Mistrz obserwacji, czyli krakowskie „koci koci łapci” [fragment książki "Każdy inny. Wspomnienia o Jasiu Stoberskim"]
Wywiad z Adamem Macedońskim
Poznałem Stoberskiego jesienią 1959 roku, ale wzrokowo zapamiętałem go już wcześniej, kiedy tutaj na rogu, przy Drobnerówce, jeszcze wtedy istniejącym pięknym, drewnianym pawilonie, sprzedawał obwarzanki.
To musiało być we wczesnych latach pięćdziesiątych.
Niewielu potrafi powiedzieć, co robił przed debiutem, przed 55 rokiem.
Wiem, że przed wojną był przewoźnikiem na Wiśle, a potem handlował, jak większość rodaków. Mieszkał wtedy na Kawiorach, zajmował się handlem, nosił towary ze wsi do Krakowa.

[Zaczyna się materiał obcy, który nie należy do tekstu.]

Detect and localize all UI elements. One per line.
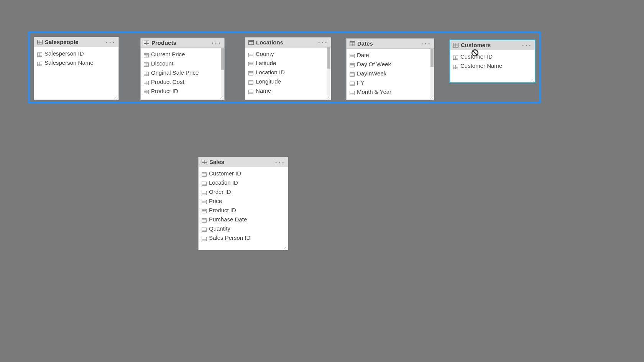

A zapamiętałem go, jak sprzedawał obwarzanki, bo był bardzo charakterystyczny, w okularach, z niebieskimi oczami, niski.
Opowiadał mi, że przed wojną zrezygnował z gimnazjum, bo chciał pracować nad swoim ciałem i duchem — zamieszkał wtedy na Krzemionkach w jakiejś grocie i przewoził ludzi przez Wisłę, we własnej płaskodennej łodzi. Zajmował się tym, dopóki go mieszkańcy Dębnik nie przyszli pobić w nocy, bo wydawał się im jakimś czarownikiem, który odprawia swoje gusła.

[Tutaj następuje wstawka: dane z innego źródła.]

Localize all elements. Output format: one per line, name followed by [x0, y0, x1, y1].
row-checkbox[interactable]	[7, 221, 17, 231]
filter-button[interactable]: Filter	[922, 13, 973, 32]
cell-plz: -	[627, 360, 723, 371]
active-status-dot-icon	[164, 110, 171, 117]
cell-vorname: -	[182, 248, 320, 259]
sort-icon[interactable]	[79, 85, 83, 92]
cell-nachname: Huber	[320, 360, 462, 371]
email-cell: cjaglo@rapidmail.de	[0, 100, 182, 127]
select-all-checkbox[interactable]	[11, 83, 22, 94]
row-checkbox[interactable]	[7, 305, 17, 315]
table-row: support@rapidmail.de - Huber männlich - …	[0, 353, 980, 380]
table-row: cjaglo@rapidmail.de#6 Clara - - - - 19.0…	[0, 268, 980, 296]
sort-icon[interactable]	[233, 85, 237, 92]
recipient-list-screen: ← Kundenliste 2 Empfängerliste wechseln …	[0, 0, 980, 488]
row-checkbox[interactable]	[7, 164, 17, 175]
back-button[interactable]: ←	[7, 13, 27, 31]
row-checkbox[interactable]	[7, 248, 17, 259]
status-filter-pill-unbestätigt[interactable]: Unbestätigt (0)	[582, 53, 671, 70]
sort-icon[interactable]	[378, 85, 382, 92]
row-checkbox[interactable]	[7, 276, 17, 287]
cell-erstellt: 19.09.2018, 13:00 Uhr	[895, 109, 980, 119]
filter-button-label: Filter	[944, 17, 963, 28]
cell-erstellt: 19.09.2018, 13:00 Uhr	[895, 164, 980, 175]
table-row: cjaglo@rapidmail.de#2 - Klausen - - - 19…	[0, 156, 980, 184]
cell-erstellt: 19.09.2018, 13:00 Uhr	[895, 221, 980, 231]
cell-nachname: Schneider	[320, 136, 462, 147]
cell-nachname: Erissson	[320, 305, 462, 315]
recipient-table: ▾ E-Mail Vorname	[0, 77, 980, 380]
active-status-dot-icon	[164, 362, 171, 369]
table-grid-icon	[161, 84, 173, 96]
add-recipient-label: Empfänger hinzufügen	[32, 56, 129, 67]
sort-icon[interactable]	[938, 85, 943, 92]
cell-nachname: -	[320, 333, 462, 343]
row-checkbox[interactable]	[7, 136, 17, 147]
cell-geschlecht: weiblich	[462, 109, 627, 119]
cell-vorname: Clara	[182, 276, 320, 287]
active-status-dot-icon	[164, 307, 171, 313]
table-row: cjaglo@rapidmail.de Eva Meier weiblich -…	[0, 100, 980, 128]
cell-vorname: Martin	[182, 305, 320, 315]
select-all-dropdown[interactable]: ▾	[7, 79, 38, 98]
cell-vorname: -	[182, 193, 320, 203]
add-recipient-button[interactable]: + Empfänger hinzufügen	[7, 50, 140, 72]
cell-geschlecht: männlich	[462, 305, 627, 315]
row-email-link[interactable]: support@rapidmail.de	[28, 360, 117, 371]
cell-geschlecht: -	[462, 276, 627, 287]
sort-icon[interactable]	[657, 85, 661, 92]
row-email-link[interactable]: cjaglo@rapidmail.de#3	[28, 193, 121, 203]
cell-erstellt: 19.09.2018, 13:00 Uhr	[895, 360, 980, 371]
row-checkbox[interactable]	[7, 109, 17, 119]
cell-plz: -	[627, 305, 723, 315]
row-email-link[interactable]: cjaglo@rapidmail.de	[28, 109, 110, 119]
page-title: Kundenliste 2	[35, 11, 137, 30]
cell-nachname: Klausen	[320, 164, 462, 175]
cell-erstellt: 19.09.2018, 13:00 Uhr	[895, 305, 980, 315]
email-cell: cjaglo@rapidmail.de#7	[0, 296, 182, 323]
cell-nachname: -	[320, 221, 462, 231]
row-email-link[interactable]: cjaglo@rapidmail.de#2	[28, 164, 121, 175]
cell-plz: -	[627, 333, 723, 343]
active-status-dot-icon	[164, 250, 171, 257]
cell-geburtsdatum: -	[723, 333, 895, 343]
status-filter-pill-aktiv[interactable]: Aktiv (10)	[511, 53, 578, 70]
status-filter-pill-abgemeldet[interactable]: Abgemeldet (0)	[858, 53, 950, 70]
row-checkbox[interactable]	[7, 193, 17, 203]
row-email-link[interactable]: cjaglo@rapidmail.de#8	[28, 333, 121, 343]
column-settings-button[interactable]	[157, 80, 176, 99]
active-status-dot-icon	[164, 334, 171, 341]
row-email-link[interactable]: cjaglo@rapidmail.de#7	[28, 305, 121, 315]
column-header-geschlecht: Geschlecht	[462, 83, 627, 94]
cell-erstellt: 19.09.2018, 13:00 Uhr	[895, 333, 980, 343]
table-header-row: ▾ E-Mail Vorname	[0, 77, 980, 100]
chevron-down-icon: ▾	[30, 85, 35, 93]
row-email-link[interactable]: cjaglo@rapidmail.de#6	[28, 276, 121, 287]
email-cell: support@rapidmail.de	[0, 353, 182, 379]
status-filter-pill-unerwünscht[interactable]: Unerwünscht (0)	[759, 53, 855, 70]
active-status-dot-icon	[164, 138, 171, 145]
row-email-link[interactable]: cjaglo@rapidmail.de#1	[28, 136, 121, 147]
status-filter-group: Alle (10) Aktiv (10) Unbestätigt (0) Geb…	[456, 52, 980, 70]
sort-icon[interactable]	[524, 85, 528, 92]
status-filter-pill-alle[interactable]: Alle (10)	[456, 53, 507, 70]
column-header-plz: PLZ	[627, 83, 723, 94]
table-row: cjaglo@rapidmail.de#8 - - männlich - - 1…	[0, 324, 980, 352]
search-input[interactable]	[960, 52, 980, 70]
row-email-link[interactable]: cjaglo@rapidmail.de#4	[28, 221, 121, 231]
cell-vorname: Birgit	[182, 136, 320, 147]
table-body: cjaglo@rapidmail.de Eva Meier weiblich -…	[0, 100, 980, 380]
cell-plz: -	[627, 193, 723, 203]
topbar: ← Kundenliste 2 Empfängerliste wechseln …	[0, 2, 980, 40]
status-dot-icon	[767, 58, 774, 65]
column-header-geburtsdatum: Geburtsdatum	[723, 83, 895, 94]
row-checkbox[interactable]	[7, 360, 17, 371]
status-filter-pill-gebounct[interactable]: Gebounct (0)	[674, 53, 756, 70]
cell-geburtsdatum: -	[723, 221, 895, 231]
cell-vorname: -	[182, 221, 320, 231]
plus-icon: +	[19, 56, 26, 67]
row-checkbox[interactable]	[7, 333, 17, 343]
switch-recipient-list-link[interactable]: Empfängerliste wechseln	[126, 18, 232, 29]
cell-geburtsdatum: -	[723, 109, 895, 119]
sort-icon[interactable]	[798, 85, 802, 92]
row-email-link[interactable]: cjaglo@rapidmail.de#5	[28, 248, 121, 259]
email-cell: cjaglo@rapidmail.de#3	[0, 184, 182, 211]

Słyszałem, że tuż po wojnie zaangażował się w budowę Nowej Huty.
Raczej nie, raczej Tadek Szaja, inny piszący kolega, tak, budował Nową Hutę, był spawaczem. Stoberski opowiadał tylko, że przed wojną zrobił rajd dookoła Polski, na piechotę, bo nie uznawał tramwaju ani pociągu. Wziął do plecaka ryż, maszynkę spirytusową, w pewnym momencie maszynka pękła i musiał jeść ryż na sucho — od tego dostał skrętu kiszek i przeleżał w krzakach gdzieś na Pomorzu, aż mu przeszło. Do swojej narzeczonej na wieś w czasie okupacji też chodził piechotą, chodził nawet do Zakopanego — dwie noce i jeden dzień, albo jedną noc i dwa dni, nocował, gdzie się przydarzyło, przy drodze. Pewnego razu doszedł do Zakopanego spocony, przeszedł przez lodowaty potok, dostał skurczu nóg, górale go wyciągnęli, położyli na strychu i tam leżał kilka dni głodny, dopóki skurcz nie minął.

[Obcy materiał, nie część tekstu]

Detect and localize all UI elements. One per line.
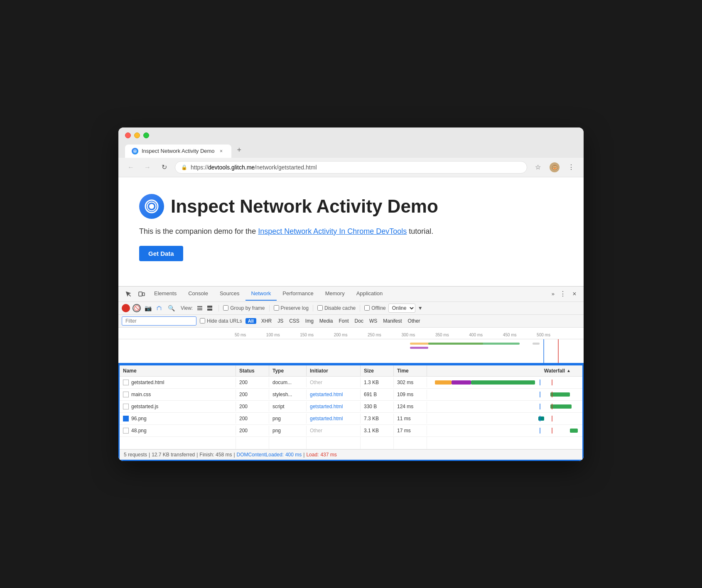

Często opowiadał takie historie — jaki to twardy jest, bo miał kompleks męskości. Męskości niewyeksponowanej, bo był brzydki, a dziewczyny lubiły go, bo korzystały z jego pieniędzy, ale żadna go nie chciała. Nie miał dobrego zapachu, bo miał cukrzycę. W jego mieszkaniu strasznie śmierdziało, łagodził to jakimiś gałęziami, jałowcem, ale to nic nie dawało. Brud, smród i ciemno. Mieszkał z siostrą na Kawiorach, potem na Paulińskiej, gdzie siostra z dziećmi wzięła najładniejsze pomieszczenia, a on miał mały pokój, którego okna wychodziły na sąsiednią kamienicę. I tak w nim siedział okryty pledami, bo ciągle chory, przysypiał, pisał, przysypiał, pisał, potem wychodził, rajd robił po mieszkaniach przyjaciół, przeważnie pięknych, zamężnych już kobiet (miał wielki pociąg do kobiecego piękna). Prowadził mnie i Czycza do co bogatszych znajomych, bo byliśmy ciągle głodni, żyliśmy z tego, co wydrukowaliśmy czy sprzedaliśmy. Jasiu wiedział, czyje są właśnie imieniny, i na przykład mówił: „Chodź do tego lekarza, do jego żony”, przedstawiał nas. Bycie pisarzem w PRLu to była nobilitacja, więc ci mieszczanie nas przyjmowali, żywili.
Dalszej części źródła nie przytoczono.